Основное различие между экоактивистами и противниками Путина состоит в том, что проблема изменения климата – уже политизированный вопрос, а борьба против Путина – нет, по крайней мере внутри самой России. С точки зрения политики, изменение климата затрагивает интересы и граждан, и политиков, занимающих разные позиции, оцениваемых за свои действия по данной проблеме и борющихся со своими оппонентами для достижения своих политических целей. Хаотичная история участия США в Парижском соглашении по климату – хорошая иллюстрация этого процесса.
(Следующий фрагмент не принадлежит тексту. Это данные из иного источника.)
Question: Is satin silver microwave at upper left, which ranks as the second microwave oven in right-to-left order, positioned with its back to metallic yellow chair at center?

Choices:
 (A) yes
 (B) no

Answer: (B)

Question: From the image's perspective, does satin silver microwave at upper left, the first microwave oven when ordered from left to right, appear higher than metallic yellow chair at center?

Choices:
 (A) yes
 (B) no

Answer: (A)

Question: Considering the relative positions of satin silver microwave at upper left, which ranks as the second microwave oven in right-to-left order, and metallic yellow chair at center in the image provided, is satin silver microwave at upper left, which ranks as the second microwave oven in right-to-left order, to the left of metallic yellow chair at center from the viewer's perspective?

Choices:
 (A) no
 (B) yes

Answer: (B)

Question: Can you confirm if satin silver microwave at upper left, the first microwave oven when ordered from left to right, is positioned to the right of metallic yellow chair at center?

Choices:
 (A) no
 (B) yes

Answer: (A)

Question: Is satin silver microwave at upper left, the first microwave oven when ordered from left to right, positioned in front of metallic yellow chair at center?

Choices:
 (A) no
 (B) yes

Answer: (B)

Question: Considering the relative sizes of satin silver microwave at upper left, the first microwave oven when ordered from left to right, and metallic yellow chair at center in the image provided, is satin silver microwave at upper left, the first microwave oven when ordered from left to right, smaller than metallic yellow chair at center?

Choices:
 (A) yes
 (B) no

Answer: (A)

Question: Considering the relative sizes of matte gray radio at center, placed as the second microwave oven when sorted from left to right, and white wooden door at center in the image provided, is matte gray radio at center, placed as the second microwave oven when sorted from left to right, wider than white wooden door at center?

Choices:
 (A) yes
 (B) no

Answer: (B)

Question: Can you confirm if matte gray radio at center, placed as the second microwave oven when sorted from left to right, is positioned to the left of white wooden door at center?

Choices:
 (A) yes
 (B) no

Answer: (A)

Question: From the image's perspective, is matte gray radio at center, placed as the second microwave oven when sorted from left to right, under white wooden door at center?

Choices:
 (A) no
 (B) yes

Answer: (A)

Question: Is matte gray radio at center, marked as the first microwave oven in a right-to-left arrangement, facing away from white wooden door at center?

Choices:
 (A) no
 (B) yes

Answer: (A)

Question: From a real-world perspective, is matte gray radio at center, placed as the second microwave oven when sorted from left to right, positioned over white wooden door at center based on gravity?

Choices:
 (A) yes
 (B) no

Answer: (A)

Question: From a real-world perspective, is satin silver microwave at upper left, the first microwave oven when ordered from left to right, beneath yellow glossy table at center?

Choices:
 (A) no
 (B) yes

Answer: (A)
Несмотря на антипутинизм российской оппозиции, президентство Путина остается для большинства россиян единственной точкой политического консенсуса. Люди могут не одобрять премьер-министра, Государственную Думу или губернаторов, но действующий президент россиянам действительно нравится. Они могут верить в связи Путина с коррумпированными политиками, в то, что интересы народа ему чужды и что его правление держится на силовиках, но отношение к нему остается скорее нейтрально-позитивным, чем негативным. Возможно, Тютчев был прав: «умом Россию не понять». Но в продолжение он также добавил, что «в Россию можно только верить», и 22,5 млн россиян были готовы поверить в Навального-политика. Однако но он сам, ведомый своим антипутинским активизмом, не поверил в них: в отличие от Ленина он не доверил массам свои идеи о будущем России.
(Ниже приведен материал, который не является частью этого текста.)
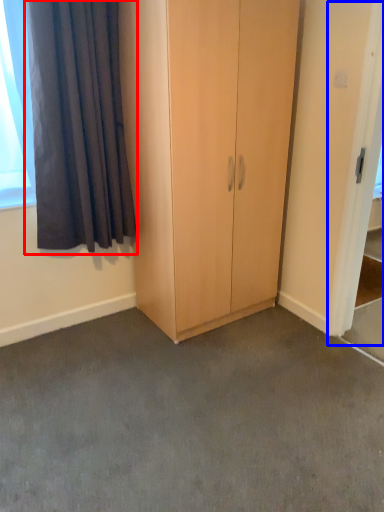 Question: Which point is further to the camera, curtain (highlighted by a red box) or screen door (highlighted by a blue box)?

Choices:
 (A) curtain
 (B) screen door

Answer: (A)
В определенном смысле хорошо, что Навальный не Ленин. Возможно, его неспособность стать политиком и мобилизовать миллионы спасла Россию от очередной революции со всеми свойственными революциям трагическими последствиями – экономическими, военными, политическими и социальными. Возможно, Михаил Ходорковский прав и нам следует подождать «еще пять-десять лет», пока действующий режим в Москве не падет сам. Но в чем тогда состоит цель «дорожной карты для свободной России», созданной Фондом свободной России, «Принципов для России после Путина», написанных самим Ходорковским, плана реформ «России после Путина» Института современной России и других творческих проектов российской оппозиции? Что это, как не похлопывание друг друга по плечу? Как говорил сам Ходорковский, «никто не знает, как закончится режим Путина», и история России показывает, что смена власти в Кремле (мирная или нет), обычно становится сюрпризом (приятным или не очень) и для российских граждан, и для тех кто возглавляет этот процесс. Когда произойдет очередная смена власти, России понадобится настоящий политик, а не активист, чтобы повести страну вперед, но, похоже, пока такового у нее нет.
* Офер Фридман, PhD, специалист по военным исследованиям, преподаватель Королевского колледжа Лондона.